The positive results of this "four-paws" therapy, however, is nothing new. For example, the great effectiveness of hippotherapy in the cure of handicaps and mental disorders has been verified by decades of medical practice.
But laughter is important above all because it stimulates a particular state of consciousness that is in itself extremely positive. I cannot burst out laughing if my mood is not inclined to do so.

When we look at a comedian and we know that he is going to make us laugh, we enter an emotional state of happy and playful expectation. If we do not enter this state, laughing is impossible. And each bout of laughter induces us more and more to assume this open-minded and light-hearted attitude. In a crescendo of carefree delight we search, in the best moments, the famous fou rire, or crazy laughter.

During this uncontrollable laughter that feeds on itself, we transcend reality and magically come to see the world as a very complex and hilarious cosmic joke.

Everything becomes reason for jest and rip-roaring laughter. We laugh to the point of tears, until we feel stomach pains, cramps, and finally, exhausted, we stop laughing (ah, how wonderful it is to laugh!).
These fits of laughter are not just physically beneficial. They also relax our mind, lighten our thoughts and make our fears seem groundless. In short, they rid the brain of negative thoughts by cleaning and reordering it.
Laughing is a cultural and philosophical experience. It makes you change your mind about the world.
And when we are able to laugh about something that frightens or pains us, we further the healing process of the psychological wounds that life deals us.

Laughing heals the soul.

By seeing things from the perspective of a laughter, we discover the errors of our mind. When we are taken over by a wave of seriousness, we feel important, conceited and self-assured. We do the most dumb-ass things and end up in trouble. If we sift our plans, ambitions and ideas each time through the sieve of laughter, we will then have an exceptional tool for evaluation. Castaneda says there are three cases in which I should be afraid:

  • When I am sure of myself.
  • When I am sure that others are wrong.
  • When I am doing something in which there is nothing to laugh about.

If I laugh, my way of seeing the world changes: the powerful are not so very powerful and the aggressive often hurt only themselves. And death, although inevitable, is not as bad as it seems. After all, what does death matter? The important thing is to live, laugh and make others laugh.

In the immensity of billions and billions of years, here we are, for a moment, on the stage of events. We have a few minutes to live out our show. So what are you going to do? Sit in the corner brooding because sooner or later it's going to end? Are you joking? Making a loud racket is much, much better!
But it's still not over. Laughter is a means for obtaining positive results.

Laughing switches off the rational mind, it overcomes it, sweeping away its emotional ties and freeing the energy that habitually consumes itself in thinking. When you laugh, this energy is used by the body to regenerate itself. In those moments devoid of rational self-control, we have a more open perception of our being part of the world. For this reason, many masters consider laughing a sacred act of empathy with creation.

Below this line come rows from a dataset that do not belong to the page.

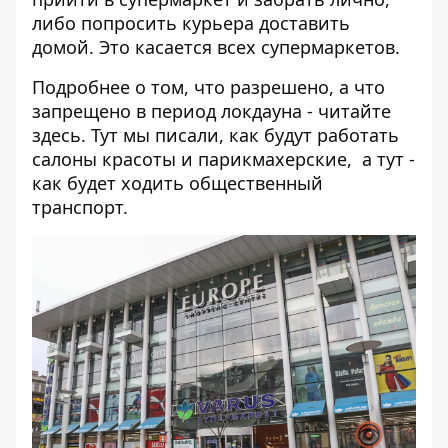
либо попросить курьера доставить
домой. Это касается всех супермаркетов.
Подробнее о том, что разрешено, а что
запрещено в период локдауна - читайте
здесь
.
Тут
мы писали, как будут работать
салоны красоты и парикмахерские, а
тут
-
как будет ходить общественный
транспорт.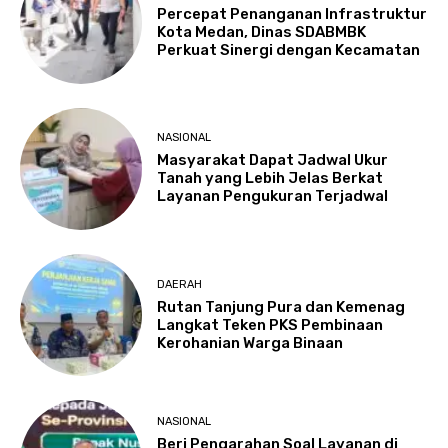
Percepat Penanganan Infrastruktur
Kota Medan, Dinas SDABMBK
Perkuat Sinergi dengan Kecamatan
NASIONAL
Masyarakat Dapat Jadwal Ukur
Tanah yang Lebih Jelas Berkat
Layanan Pengukuran Terjadwal
DAERAH
Rutan Tanjung Pura dan Kemenag
Langkat Teken PKS Pembinaan
Kerohanian Warga Binaan
NASIONAL
Beri Pengarahan Soal Layanan di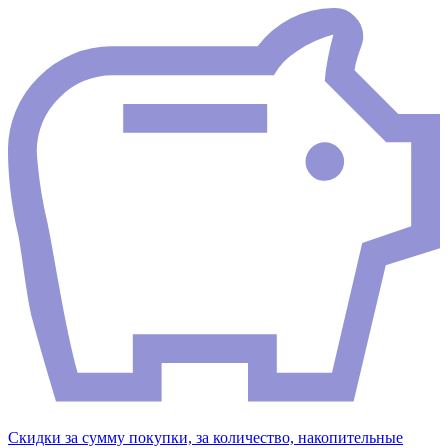
Скидки за сумму покупки, за количество, накопительные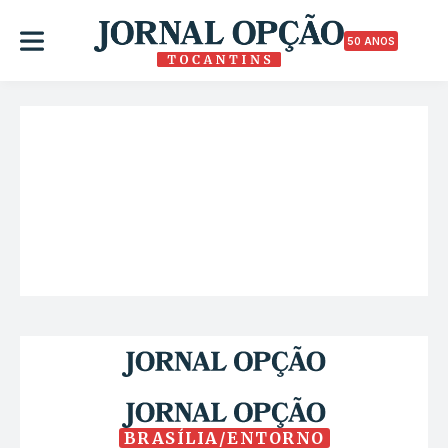
50 ANOS
BRASÍLIA/ENTORNO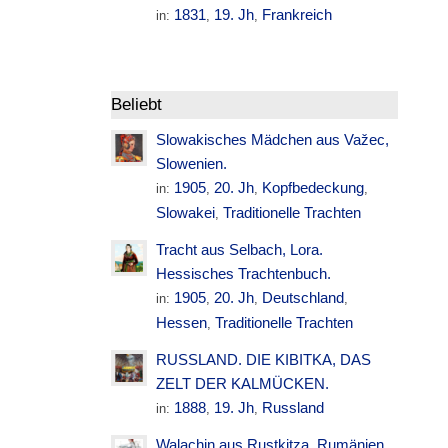
1831
19. Jh
Frankreich
in:
,
,
Beliebt
Slowakisches Mädchen aus Važec,
Slowenien.
1905
20. Jh
Kopfbedeckung
in:
,
,
,
Slowakei
Traditionelle Trachten
,
Tracht aus Selbach, Lora.
Hessisches Trachtenbuch.
1905
20. Jh
Deutschland
in:
,
,
,
Hessen
Traditionelle Trachten
,
RUSSLAND. DIE KIBITKA, DAS
ZELT DER KALMÜCKEN.
1888
19. Jh
Russland
in:
,
,
Walachin aus Rustkitza. Rumänien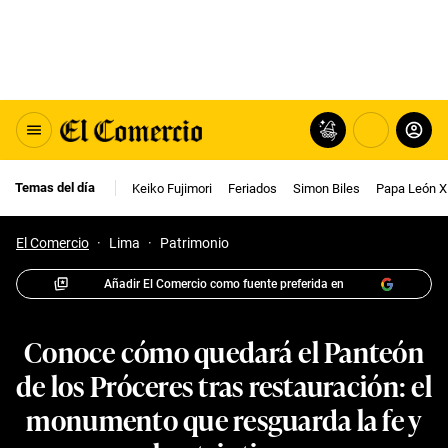
Temas del día
Keiko Fujimori
Feriados
Simon Biles
Papa León X
El Comercio
·
Lima
·
Patrimonio
Añadir El Comercio como fuente preferida en
Conoce cómo quedará el Panteón
de los Próceres tras restauración: el
monumento que resguarda la fe y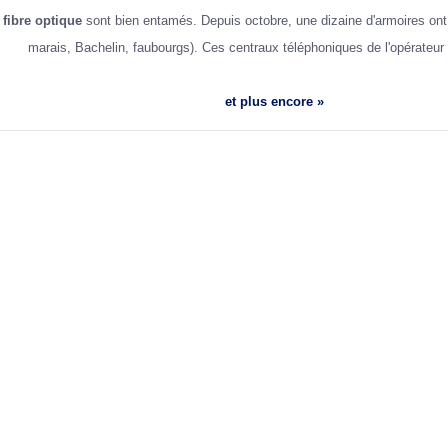
a
fibre optique
sont bien entamés. Depuis octobre, une dizaine d'armoires ont ét
marais, Bachelin, faubourgs). Ces centraux téléphoniques de l'opérateur
et plus encore »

The primary flaw in the sectarian and bureaucratic mentality of certain religious leaders is in their seriousness and their lack of a sense of humour, and therefore of the spiritual uplifting that hilarity involves. They fear uproarious laughter because it weakens the power that sustains them, which is characterized by fear and superstition. Humour for them is a mysterious capacity, an unknown and treacherous territory. That is why they don't want anybody to laugh in their temples. They fear that they are being laughed at. On the contrary, the true masters laughed first of all at themselves. They have always seen laughter as a sacred gesture.
The first miracle of Jesus was to transform water into wine so that people could dance and laugh! If he wanted us sad he would have handed out a good shot of bromide to everyone.